World Malaria Day brings out the DDT-poisoned claims – Beware the ill-informed cynics.

April 26, 2009

World Malaria Day is April 25, every year.  It’s not a big deal in the U.S. (but there were several activities this year).  One thing you can count on, however, is the unthinking, often irrational reaction of dozens of columnists and bloggers* who like to think all scientists and health care professionals are idiots, and that government policy makers never consider the lives of their constituents when environmental issues arise.

Here’s a good example:  At a blog named Penraker, in a post cynically titled “Beware the ‘compassionate’ people,” the author suggests that churches around the world are foolish for sending bednets to Africa to combat malaria, since, the blogger claims, DDT would be quicker, more effective, cheaper, and perfectly safe.

So  much error, so little time, and even less patience with people who don’t bother to get informed about an issue before popping off on it.

Penraker wrote:

Today the loopy “On Faith” pages of the Washington Post reminds us to be compassionate about malaria in Africa.

It urges the churches of the world to come together and join a campaign that would spread the use of mosquito nets in Africa so that the incidence of malaria can be gradually reduced.

Nets are a great idea.  They work to reduce malaria by 50% to 85%.  Nets are a simple solution, part of a series of actions that could help eliminate malaria as a major scourge of the world.  The Nothing But Nets Campaign has the endorsement of several major religious sects and the National Basketball Association.  It offers hope.

Churches uniting to save lives — what could be more spiritual?

Currently 750 children die EVERY DAY in Nigeria. So the great hearts on the left want to organize another conference. The conference will demonstrate their compassion for this needless death, and it will urge that mosquito nets be distributed more widely in Africa.
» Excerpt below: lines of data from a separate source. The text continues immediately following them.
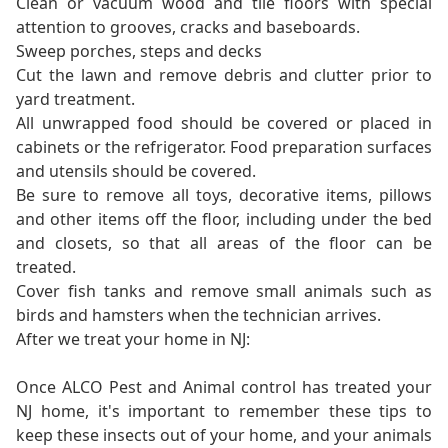
Clean or vacuum wood and tile floors with special
attention to grooves, cracks and baseboards.
Sweep porches, steps and decks
Cut the lawn and remove debris and clutter prior to
yard treatment.
All unwrapped food should be covered or placed in
cabinets or the refrigerator. Food preparation surfaces
and utensils should be covered.
Be sure to remove all toys, decorative items, pillows
and other items off the floor, including under the bed
and closets, so that all areas of the floor can be
treated.
Cover fish tanks and remove small animals such as
birds and hamsters when the technician arrives.
After we treat your home in NJ:
Once ALCO Pest and Animal control has treated your
NJ home, it's important to remember these tips to
keep these insects out of your home, and your animals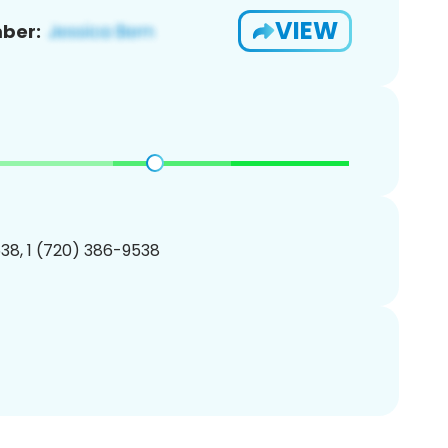
VIEW
ber:
38, 1 (720) 386-9538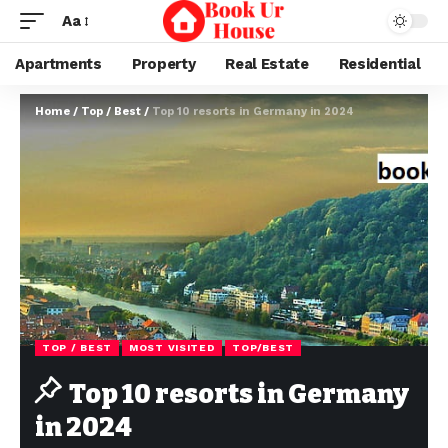
Aa
Apartments
Property
Real Estate
Residential
Home
/
Top / Best
/
Top 10 resorts in Germany in 2024
TOP / BEST
MOST VISITED
TOP/BEST
Top 10 resorts in Germany
in 2024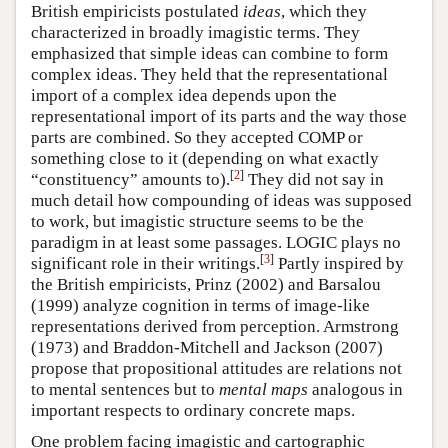
British empiricists postulated
ideas
, which they
characterized in broadly imagistic terms. They
emphasized that simple ideas can combine to form
complex ideas. They held that the representational
import of a complex idea depends upon the
representational import of its parts and the way those
parts are combined. So they accepted COMP or
something close to it (depending on what exactly
[
2
]
“constituency” amounts to).
They did not say in
much detail how compounding of ideas was supposed
to work, but imagistic structure seems to be the
paradigm in at least some passages. LOGIC plays no
[
3
]
significant role in their writings.
Partly inspired by
the British empiricists, Prinz (2002) and Barsalou
(1999) analyze cognition in terms of image-like
representations derived from perception. Armstrong
(1973) and Braddon-Mitchell and Jackson (2007)
propose that propositional attitudes are relations not
to mental sentences but to
mental maps
analogous in
important respects to ordinary concrete maps.
One problem facing imagistic and cartographic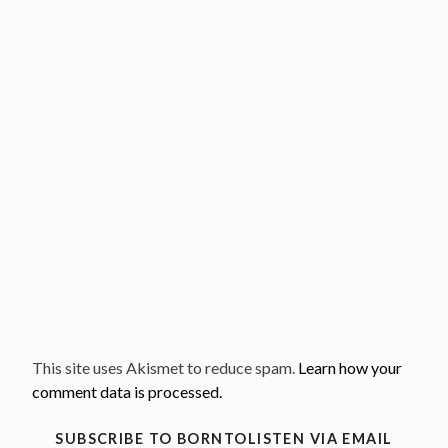
This site uses Akismet to reduce spam.
Learn how your
comment data is processed.
SUBSCRIBE TO BORNTOLISTEN VIA EMAIL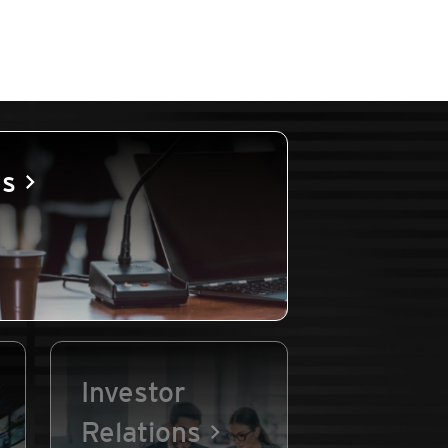
es
Investor
Relations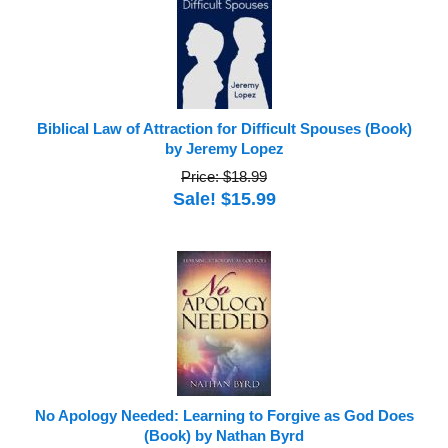
Biblical Law of Attraction for Difficult Spouses (Book)
by Jeremy Lopez
Price: $18.99
Sale! $15.99
No Apology Needed: Learning to Forgive as God Does
(Book) by Nathan Byrd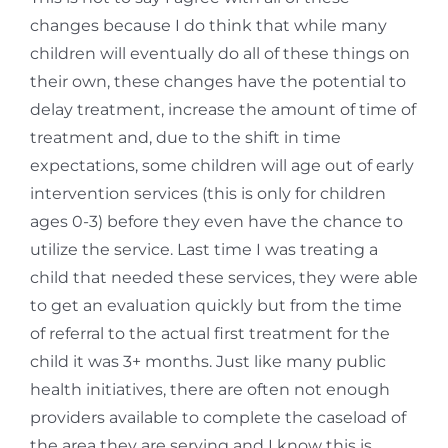
changes because I do think that while many
children will eventually do all of these things on
their own, these changes have the potential to
delay treatment, increase the amount of time of
treatment and, due to the shift in time
expectations, some children will age out of early
intervention services (this is only for children
ages 0-3) before they even have the chance to
utilize the service. Last time I was treating a
child that needed these services, they were able
to get an evaluation quickly but from the time
of referral to the actual first treatment for the
child it was 3+ months. Just like many public
health initiatives, there are often not enough
providers available to complete the caseload of
the area they are serving and I know this is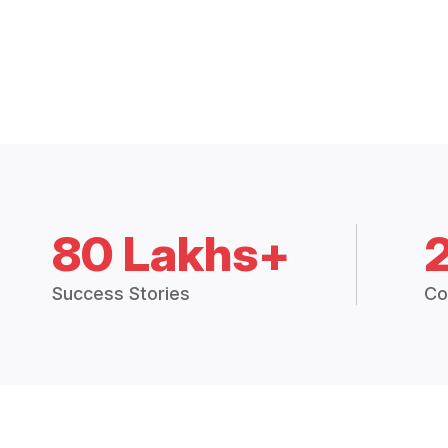
80 Lakhs+
Success Stories
Co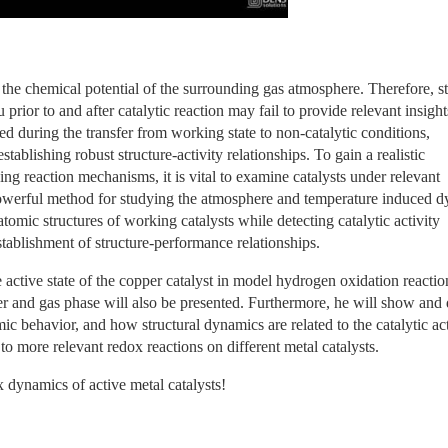
o the chemical potential of the surrounding gas atmosphere. Therefore, st
prior to and after catalytic reaction may fail to provide relevant insights
 during the transfer from working state to non-catalytic conditions, 
blishing robust structure-activity relationships. To gain a realistic 
ing reaction mechanisms, it is vital to examine catalysts under relevant 
powerful method for studying the atmosphere and temperature induced d
atomic structures of working catalysts while detecting catalytic activity 
stablishment of structure-performance relationships.
ctive state of the copper catalyst in model hydrogen oxidation reaction
 and gas phase will also be presented. Furthermore, he will show and d
c behavior, and how structural dynamics are related to the catalytic acti
o more relevant redox reactions on different metal catalysts.
 dynamics of active metal catalysts!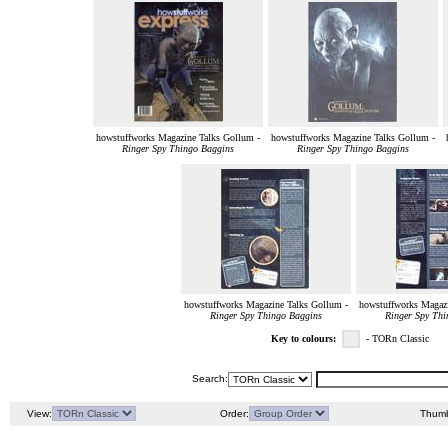
howstuffworks Magazine Talks Gollum -
howstuffworks Magazine Talks Gollum -
Ringer Spy Thingo Baggins
Ringer Spy Thingo Baggins
howstuffworks Magazine Talks Gollum -
howstuffworks Magazi
Ringer Spy Thingo Baggins
Ringer Spy Thi
Key to colours:
- TORn Classic
Search:
View:
Order:
Thumb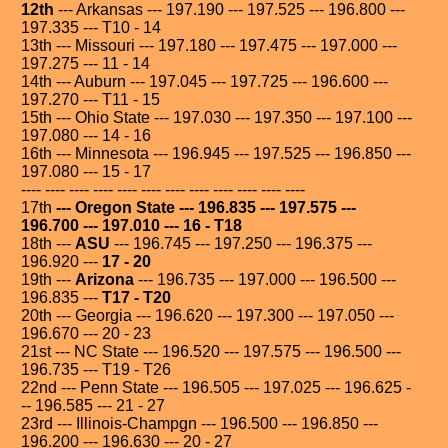
12th
--- Arkansas --- 197.190 --- 197.525 --- 196.800 ---
197.335 --- T10 - 14
13th --- Missouri --- 197.180 --- 197.475 --- 197.000 ---
197.275 --- 11 - 14
14th --- Auburn --- 197.045 --- 197.725 --- 196.600 ---
197.270 --- T11 - 15
15th --- Ohio State --- 197.030 --- 197.350 --- 197.100 ---
197.080 --- 14 - 16
16th --- Minnesota --- 196.945 --- 197.525 --- 196.850 ---
197.080 --- 15 - 17
---- ---- ---- ---- ---- ---- ---- ---- ---- ---- ---- ----
17th
--- Oregon State --- 196.835 --- 197.575 ---
196.700 --- 197.010 --- 16 - T18
18th ---
ASU
--- 196.745 --- 197.250 --- 196.375 ---
196.920 ---
17 - 20
19th ---
Arizona
--- 196.735 --- 197.000 --- 196.500 ---
196.835 ---
T17 - T20
20th --- Georgia --- 196.620 --- 197.300 --- 197.050 ---
196.670 --- 20 - 23
21st --- NC State --- 196.520 --- 197.575 --- 196.500 ---
196.735 --- T19 - T26
22nd --- Penn State --- 196.505 --- 197.025 --- 196.625 -
-- 196.585 --- 21 - 27
23rd --- Illinois-Champgn --- 196.500 --- 196.850 ---
196.200 --- 196.630 --- 20 - 27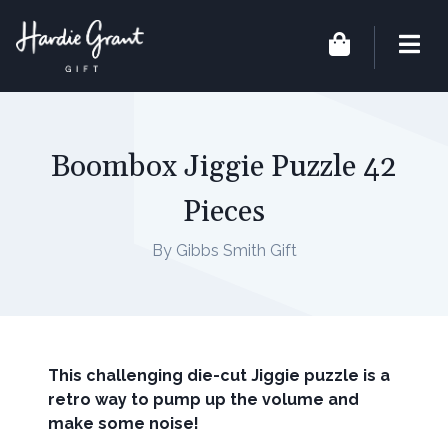
Boombox Jiggie Puzzle 42
Pieces
By Gibbs Smith Gift
This challenging die-cut Jiggie puzzle is a
retro way to pump up the volume and
make some noise!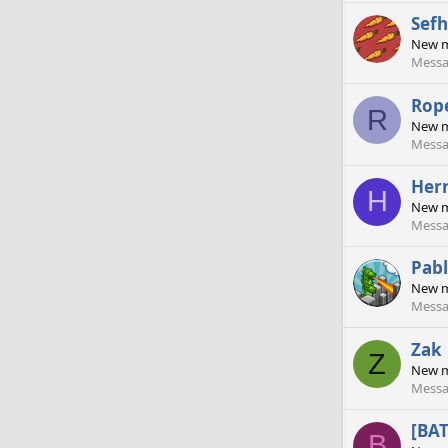
Sefh
New 
Messa
Rop
R
New 
Messa
Her
H
New 
Messa
Pabl
New 
Messa
Zak
Z
New 
Messa
[BA
B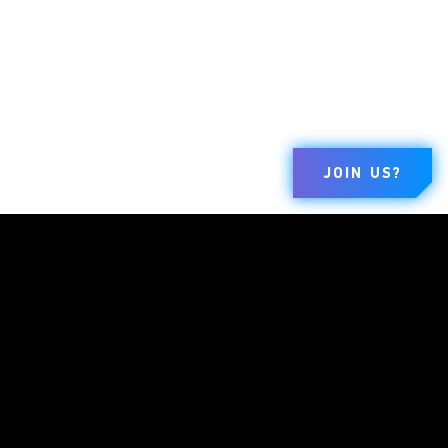
JOIN US?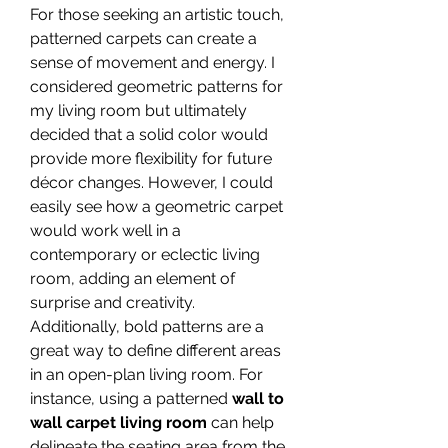
For those seeking an artistic touch, 
patterned carpets can create a 
sense of movement and energy. I 
considered geometric patterns for 
my living room but ultimately 
decided that a solid color would 
provide more flexibility for future 
décor changes. However, I could 
easily see how a geometric carpet 
would work well in a 
contemporary or eclectic living 
room, adding an element of 
surprise and creativity.
Additionally, bold patterns are a 
great way to define different areas 
in an open-plan living room. For 
instance, using a patterned 
wall to 
wall carpet living room
 can help 
delineate the seating area from the 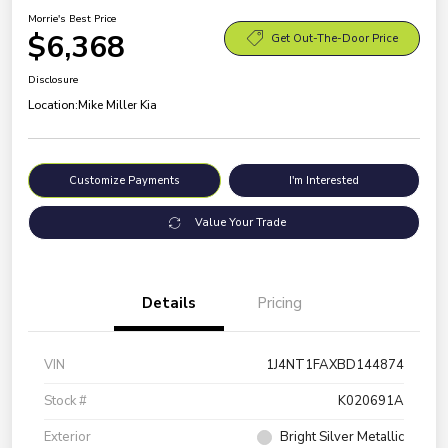
Morrie's Best Price
$6,368
Get Out-The-Door Price
Disclosure
Location:
Mike Miller Kia
Customize Payments
I'm Interested
Value Your Trade
Details
Pricing
VIN
1J4NT1FAXBD144874
Stock #
K020691A
Exterior
Bright Silver Metallic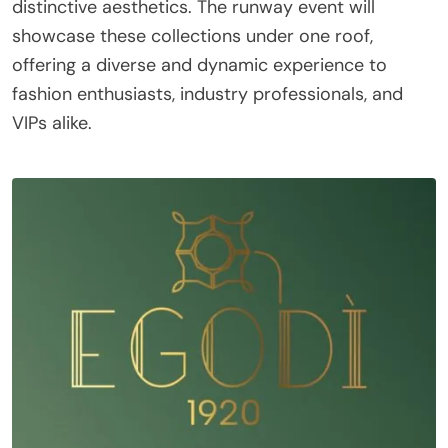
distinctive aesthetics. The runway event will
showcase these collections under one roof,
offering a diverse and dynamic experience to
fashion enthusiasts, industry professionals, and
VIPs alike.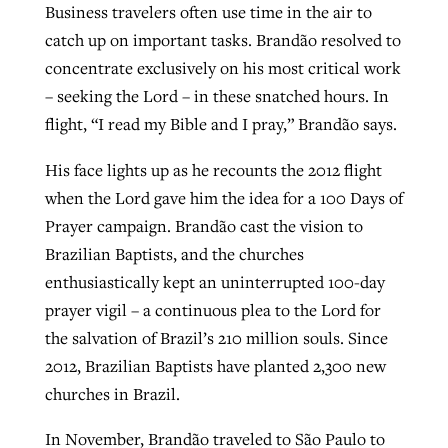
Business travelers often use time in the air to
catch up on important tasks. Brandão resolved to
concentrate exclusively on his most critical work
– seeking the Lord – in these snatched hours. In
flight, “I read my Bible and I pray,” Brandão says.
His face lights up as he recounts the 2012 flight
when the Lord gave him the idea for a 100 Days of
Prayer campaign. Brandão cast the vision to
Brazilian Baptists, and the churches
enthusiastically kept an uninterrupted 100-day
prayer vigil – a continuous plea to the Lord for
the salvation of Brazil’s 210 million souls. Since
2012, Brazilian Baptists have planted 2,300 new
churches in Brazil.
In November, Brandão traveled to São Paulo to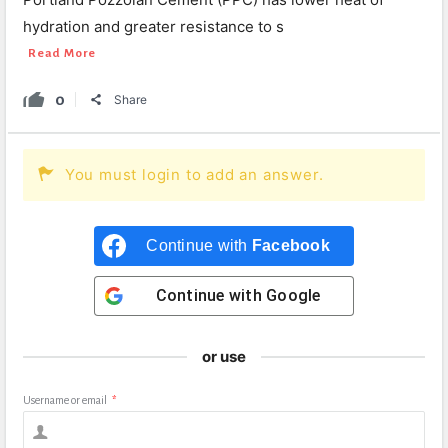
hydration and greater resistance to s
Read More
0
Share
You must login to add an answer.
Continue with
Facebook
Continue with
Google
or use
Username or email
*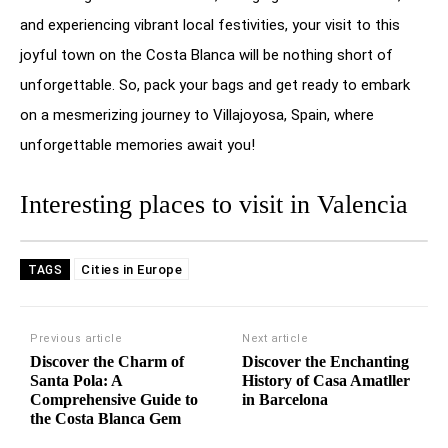
and experiencing vibrant local festivities, your visit to this
joyful town on the Costa Blanca will be nothing short of
unforgettable. So, pack your bags and get ready to embark
on a mesmerizing journey to Villajoyosa, Spain, where
unforgettable memories await you!
Interesting places to visit in Valencia
Cities in Europe
TAGS
Previous article
Next article
Discover the Charm of
Discover the Enchanting
Santa Pola: A
History of Casa Amatller
Comprehensive Guide to
in Barcelona
the Costa Blanca Gem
There is only one problem. Nowhere in the article do they mention DDT. DDT is far and away the most effective way to get rid of malaria.

Why should the article “mention” DDT?  DDT is a deadly poison, an environmental wildcard that once upon a time was thought to offer hope of severely reducing malaria, if it could be applied in enough places quickly enough, before mosquitoes developed resistance to it.  The campaign, coordinated by the World Health Organization, failed.  Agricultural and business interests also latched onto DDT, but they over-used it in sometimes trivial applications.  Mosquitoes quickly developed new genes that made them resistant and immune to DDT.

DDT can once again play a limited role in fighting malaria.  It can be used in extremely limited amounts, to spray the inside walls of homes, to kill mosquitoes that still land on the walls of a hut after feeding on a human.  But DDT is not appropriate for all such applications, and it is nearly useless in some applications, especially where the species involved is completely immune to DDT.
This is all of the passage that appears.